Margaret Zimmerman
This issue of Accountability takes account of recent trends in international criminal law with a particular eye towards the future of prosecuting international crimes. In doing so, the issue opens with Keith Petty and Dov Jacobs discussing the crime of aggression. In a point-counter-point format, these authors examine the arguments for and against the UN Security Council playing a role in defining the crime and determining jurisdiction over the crime. While this section of the newsletter focuses on the progression of the ICC, the next two articles bring to light the challenges faced by the closing ad hoc tribunals highlighted by Valerie Oosterveld in her recap of the ASIL conference roundtable which took place in March 2010. This is explored further by Ousman Njikam’s article examining the ICTY’s procedures of pardoning, sentencing and early release which, he points out, act to ensure the continuation of the tribunal’s efforts towards justice. The pursuits of justice continue at the Special Court for Sierra Leone where Haydee Dijkstal studies an accused’s right to counsel as it has played out in the Charles Taylor trial court over the past year. Pubudu Sachithanandan in his article regarding the Office of the Prosecutor’s Policy Paper on Victim Participation provides an overview of the procedural safeguards and way forward for victims at the ICC. The newsletter wraps up with a domestic look at prosecuting international crimes when Olga Martin-Ortega and Rosa Ana Alija-Fernandez highlight the efforts of Argentinean courts to open cases under the principle of universal jurisdiction for those crimes committed during Francoist Spain. The ASIL ICL Interest Group would like to thank the authors who have contributed to this newsletter for their efforts. They have provided a glimpse into the progression of international criminal law from a substantive viewpoint regarding the future of the crime of aggression, procedural safeguards at both the ICC and ad hoc tribunals and the rise of national prosecutions.

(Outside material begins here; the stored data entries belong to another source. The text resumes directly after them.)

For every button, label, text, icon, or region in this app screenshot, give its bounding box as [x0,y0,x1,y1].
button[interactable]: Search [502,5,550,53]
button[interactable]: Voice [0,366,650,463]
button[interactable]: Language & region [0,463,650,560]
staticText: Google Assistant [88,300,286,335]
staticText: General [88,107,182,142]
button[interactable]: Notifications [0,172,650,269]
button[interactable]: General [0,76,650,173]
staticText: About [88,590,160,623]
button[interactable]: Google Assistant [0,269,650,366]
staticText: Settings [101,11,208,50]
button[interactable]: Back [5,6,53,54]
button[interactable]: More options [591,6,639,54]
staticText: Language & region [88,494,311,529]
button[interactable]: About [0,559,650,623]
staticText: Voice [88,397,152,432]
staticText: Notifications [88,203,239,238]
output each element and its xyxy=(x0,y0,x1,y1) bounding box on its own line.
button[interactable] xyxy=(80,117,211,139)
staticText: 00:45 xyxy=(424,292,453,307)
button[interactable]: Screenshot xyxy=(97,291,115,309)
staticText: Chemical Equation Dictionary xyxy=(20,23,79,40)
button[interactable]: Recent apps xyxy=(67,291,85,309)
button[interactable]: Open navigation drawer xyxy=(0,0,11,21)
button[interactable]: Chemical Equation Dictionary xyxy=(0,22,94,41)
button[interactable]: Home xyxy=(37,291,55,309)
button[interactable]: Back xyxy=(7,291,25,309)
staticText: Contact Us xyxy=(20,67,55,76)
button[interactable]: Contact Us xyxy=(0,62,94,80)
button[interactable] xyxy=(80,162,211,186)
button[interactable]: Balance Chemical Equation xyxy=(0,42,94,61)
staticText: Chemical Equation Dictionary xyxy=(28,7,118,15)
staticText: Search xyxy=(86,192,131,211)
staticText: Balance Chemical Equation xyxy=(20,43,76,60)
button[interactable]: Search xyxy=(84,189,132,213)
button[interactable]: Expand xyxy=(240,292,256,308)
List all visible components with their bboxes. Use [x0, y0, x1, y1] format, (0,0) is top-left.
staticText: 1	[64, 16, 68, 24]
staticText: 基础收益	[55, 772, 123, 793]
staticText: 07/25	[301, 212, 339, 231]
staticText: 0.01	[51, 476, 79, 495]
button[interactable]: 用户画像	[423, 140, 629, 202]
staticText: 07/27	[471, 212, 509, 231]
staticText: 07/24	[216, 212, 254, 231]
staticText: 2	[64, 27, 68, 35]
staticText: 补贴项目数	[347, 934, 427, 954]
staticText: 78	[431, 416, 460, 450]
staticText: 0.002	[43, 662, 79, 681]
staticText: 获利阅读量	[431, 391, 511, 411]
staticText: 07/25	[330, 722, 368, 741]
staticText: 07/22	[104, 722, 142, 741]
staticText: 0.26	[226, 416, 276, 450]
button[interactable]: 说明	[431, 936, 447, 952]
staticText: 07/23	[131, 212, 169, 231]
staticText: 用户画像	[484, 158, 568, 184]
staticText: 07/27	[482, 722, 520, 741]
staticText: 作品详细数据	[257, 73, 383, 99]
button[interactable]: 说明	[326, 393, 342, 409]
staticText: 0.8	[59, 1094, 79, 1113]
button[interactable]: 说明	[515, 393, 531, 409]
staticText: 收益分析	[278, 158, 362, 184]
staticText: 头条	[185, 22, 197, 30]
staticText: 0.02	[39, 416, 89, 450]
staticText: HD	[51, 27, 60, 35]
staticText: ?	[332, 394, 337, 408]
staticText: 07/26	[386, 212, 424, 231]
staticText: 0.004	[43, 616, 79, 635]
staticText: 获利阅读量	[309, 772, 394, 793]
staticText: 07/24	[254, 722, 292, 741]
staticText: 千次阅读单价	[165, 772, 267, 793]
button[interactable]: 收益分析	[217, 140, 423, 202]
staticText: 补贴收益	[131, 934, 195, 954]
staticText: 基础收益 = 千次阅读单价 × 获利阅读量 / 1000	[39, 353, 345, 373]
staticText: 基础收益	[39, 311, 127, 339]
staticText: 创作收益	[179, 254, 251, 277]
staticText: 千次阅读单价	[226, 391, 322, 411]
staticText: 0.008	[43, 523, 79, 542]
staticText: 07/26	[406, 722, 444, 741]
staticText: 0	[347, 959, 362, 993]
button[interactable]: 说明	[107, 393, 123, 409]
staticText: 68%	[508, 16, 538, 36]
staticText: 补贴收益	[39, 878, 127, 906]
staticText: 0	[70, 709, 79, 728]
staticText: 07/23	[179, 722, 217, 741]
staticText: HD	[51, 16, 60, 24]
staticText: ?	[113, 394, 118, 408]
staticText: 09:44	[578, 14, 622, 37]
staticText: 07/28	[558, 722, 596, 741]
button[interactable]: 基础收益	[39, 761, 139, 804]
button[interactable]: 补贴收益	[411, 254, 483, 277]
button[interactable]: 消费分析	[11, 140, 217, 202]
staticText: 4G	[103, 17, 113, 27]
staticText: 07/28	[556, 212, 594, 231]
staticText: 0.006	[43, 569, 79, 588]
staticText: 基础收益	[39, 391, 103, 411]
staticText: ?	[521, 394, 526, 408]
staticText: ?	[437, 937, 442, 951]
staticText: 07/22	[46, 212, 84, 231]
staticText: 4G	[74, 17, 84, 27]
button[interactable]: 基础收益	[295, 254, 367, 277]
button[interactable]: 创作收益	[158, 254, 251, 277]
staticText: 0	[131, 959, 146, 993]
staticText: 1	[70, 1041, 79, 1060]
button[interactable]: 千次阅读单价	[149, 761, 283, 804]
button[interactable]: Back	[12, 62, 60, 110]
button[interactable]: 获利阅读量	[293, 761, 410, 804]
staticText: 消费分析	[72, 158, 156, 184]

Point-Counter-Point: Discussing Aggression at the ICC
Dov Jacobs & Keith Petty
The Kampala ICC Review Conference ended in dramatic style with the adoption by the Assembly of States Parties of a definition for the crime of aggression at 12:10am Saturday, June 12, 2010. While the definition remains largely unchanged from pre-conference drafts, the conditions for the exercise of jurisdiction in Articles 15 bis and 15 ter provide significant caveats to the ICCs independent jurisdiction. Specifically, jurisdiction does not extend to acts of aggression committed on the territory of or by nationals of non-state parties, State parties may opt-out of the Court’s jurisdiction over aggression, and the crime will not come into effect until 2017 at the earliest. Debates in international legal circles are already underway as to whether the jurisdictional provisions, most notably in relation to the involvement of the Security Council, are appropriate given the political nature of the crime, or whether the final amendments conceded too much in order to achieve consensus. Many of these issues are explored in the next segment; a point-counterpoint discussion between Dov Jacobs and Keith A. Petty. Written prior to the Review Conference, these essays provide a backdrop to key legal issues in the aggression debate which, even if partly moot following the Kampala resolution, remain legitimate concerns for academics and practitioners alike when analyzing the implementation of the adopted definition in the future.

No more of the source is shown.